SURABAYA— JSIT Indonesia Wilayah Jawa Timur menggelar Bimbingan Teknis (Bimtek) Sukses Akreditasi 2026 pada Jumat (3/4/2026). Kegiatan ini bertujuan meningkatkan pemahaman sekaligus kesiapan satuan pendidikan dalam menghadapi proses akreditasi sesuai kebijakan dan instrumen terbaru.
Bimtek yang berlangsung di Balai Besar Penjaminan Mutu Pendidikan (BBPMP) Provinsi Jawa Timur tersebut diikuti sekitar 180 peserta dari berbagai daerah, mulai Banyuwangi hingga Pacitan.
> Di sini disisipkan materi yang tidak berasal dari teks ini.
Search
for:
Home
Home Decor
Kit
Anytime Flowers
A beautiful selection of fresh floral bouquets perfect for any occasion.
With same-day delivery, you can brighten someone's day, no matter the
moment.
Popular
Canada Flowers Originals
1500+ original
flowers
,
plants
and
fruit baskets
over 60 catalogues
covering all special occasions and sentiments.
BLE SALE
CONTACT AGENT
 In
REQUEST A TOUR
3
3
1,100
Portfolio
Tingginya antusiasme peserta menunjukkan besarnya kebutuhan sekolah dalam mempersiapkan akreditasi secara lebih matang dan terarah.
Hadir sebagai narasumber, Yuli Rahmawati, Asesor BAN PDM sekaligus Penjamin Standar Mutu JSIT Jawa Timur, serta Mizan, Penjamin Standar Mutu JSIT Jawa Timur. Keduanya memaparkan materi terkait pemahaman instrumen akreditasi, strategi persiapan, hingga teknis pembagian tugas dalam tim akreditasi.
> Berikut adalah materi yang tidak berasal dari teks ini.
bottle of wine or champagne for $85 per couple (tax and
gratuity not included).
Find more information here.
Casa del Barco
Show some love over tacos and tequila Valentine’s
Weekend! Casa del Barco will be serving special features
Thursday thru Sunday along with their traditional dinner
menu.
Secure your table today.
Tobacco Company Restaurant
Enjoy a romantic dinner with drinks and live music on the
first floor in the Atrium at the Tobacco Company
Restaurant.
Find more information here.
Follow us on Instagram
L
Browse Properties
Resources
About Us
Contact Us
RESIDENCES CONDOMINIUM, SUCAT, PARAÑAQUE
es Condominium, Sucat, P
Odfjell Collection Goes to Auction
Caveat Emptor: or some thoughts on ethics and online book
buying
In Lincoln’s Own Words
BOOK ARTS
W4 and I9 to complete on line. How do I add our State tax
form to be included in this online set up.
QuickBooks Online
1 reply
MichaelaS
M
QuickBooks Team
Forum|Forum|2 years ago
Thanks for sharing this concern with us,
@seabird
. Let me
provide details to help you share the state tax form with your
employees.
Ketua JSIT Indonesia Wilayah Jawa Timur, Edris Effendi, menegaskan bahwa kegiatan ini merupakan bentuk komitmen JSIT dalam memberikan layanan pendampingan kepada seluruh sekolah anggota.
“Ini adalah bentuk komitmen JSIT Indonesia Wilayah Jawa Timur untuk memberikan pendampingan kepada seluruh sekolah anggota agar mampu melaksanakan akreditasi dengan hasil terbaik,” ujarnya.
Salah satu peserta dari SDIT Insan Mulia mengapresiasi kegiatan tersebut. Ia mengaku mendapatkan banyak wawasan baru dalam mempersiapkan akreditasi.
“Saya sangat senang bisa mengikuti bimtek ini. Banyak pencerahan dan ide baru yang saya peroleh untuk persiapan akreditasi ke depan, termasuk memahami instrumen, pembagian tugas tim, serta berbagai tips penting lainnya,” ungkapnya.
Melalui kegiatan ini, diharapkan peserta mampu mengimplementasikan pengetahuan yang diperoleh guna meningkatkan kualitas satuan pendidikan serta meraih hasil akreditasi yang optimal.